Things began to happen. Goering ordered the Jews cleared out of the district of Auschwitz. He directed that 8,000 to 12,000 of the miserable camp inmates be made available for construction work.
Duerrfeld wrote to Ambros of an arrangement he had made with SS General Karl Wolff, Himmler’s adjutant. Wolff would arrange, he said, to syphon off skilled workers from other concentration camps and send them to Auschwitz so they could work for Farben.
A week later Duerrfeld was able to relate that Rudolf Hoess, perhaps the most notorious of all the camp commanders, who since has been executed, was “very willing to be of assistance.”
There was a chummy dinner party in the Polish industrial city of Kattowice in April, 1941, at which the plant was launched formally.
Side by side, with the charged barbed wire and the smoking crematoria chimneys of Auschwitz, the Polish countryside began to sprout an enormous factory.
What happened in the camps has been told over and over to an incredulous world, and it is not the purpose here to repeat the gory tale. But Farben supplied its own peculiar twists. In the end it built its own camp.

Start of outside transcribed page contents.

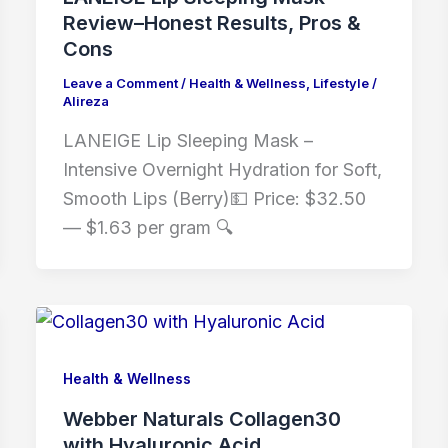
Review–Honest Results, Pros &
Cons
Leave a Comment
/
Health & Wellness
,
Lifestyle
/
Alireza
LANEIGE Lip Sleeping Mask –
Intensive Overnight Hydration for Soft,
Smooth Lips (Berry)💵 Price: $32.50
— $1.63 per gram 🔍
Health & Wellness
Webber Naturals Collagen30
with Hyaluronic Acid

The wretched prisoners often had to walk five miles in wooden shoes from their camp enclosures to the work site. Farben got only the strong and the healthy, yet the mortality was appalling. By October Duerrfeld was complaining that efficiency was down.
“Prisoners arrive too late,” he said, “and go back too early.”
Farben’s solution was, at least, direct. Beside “Street E,” the long, straight central road through the heart of the factory site, a new camp was built and called Monowitz. Farben’s directors appropriated the $2 million required for its barbed wire and guard towers. It was built for 5,000 person. It actually housed as many as 10,000, part of the time in tents.
Men worked until they dropped from exhaustion. Then they went “up the chimney,” as the prisoners themselves referred to it. They were sent by truckloads almost daily to the burning ghats of Auschwitz, and new prisoners took their places.
Monowitz had three hospital wards, with about 300 beds. The SS urged Farben to install more. Farben wasn’t interested. If the inmates weren’t strong enough to work, they didn’t belong in the factory grounds.
The average lifespan at Monowitz has been estimated at three months. Farben’s camp may have been a pale shadow of its neighboring monster, but in its own way it accounted for 25,000 to 30,000 deaths.
British prisoners of war who were held in the vicinity of Farben’s installation have added first hand accounts. They tell pitiful stories of the “stripies,” or “health boys,” as they referred to the inmates who worked even on the coldest days in only the light prison clothing.
Most damning of all, perhaps, they say it was impossible to be in the neighborhood of Auschwitz without knowing what was going on. Farben’s officials have been compared by the prosecution to Hitler.
“What does it matter to us?” Hitler was reported to have said. “Look away if it makes you sick.”
A fifth buna plant was under study in 1943. Even at that late date, Krauch, as Farben’s leading policy official, could write to Himmler:
“I was particularly pleased to hear that you hinted that you may possibly aid the expansion of another synthetic factory… in a similar way as was done at Auschwitz, by making available inmates of your camps.
“I would be grateful if you would continue sponsoring and aiding us in this matter.”
Slave labor was not merely an expedient. It was an integral part of Farben’s policy.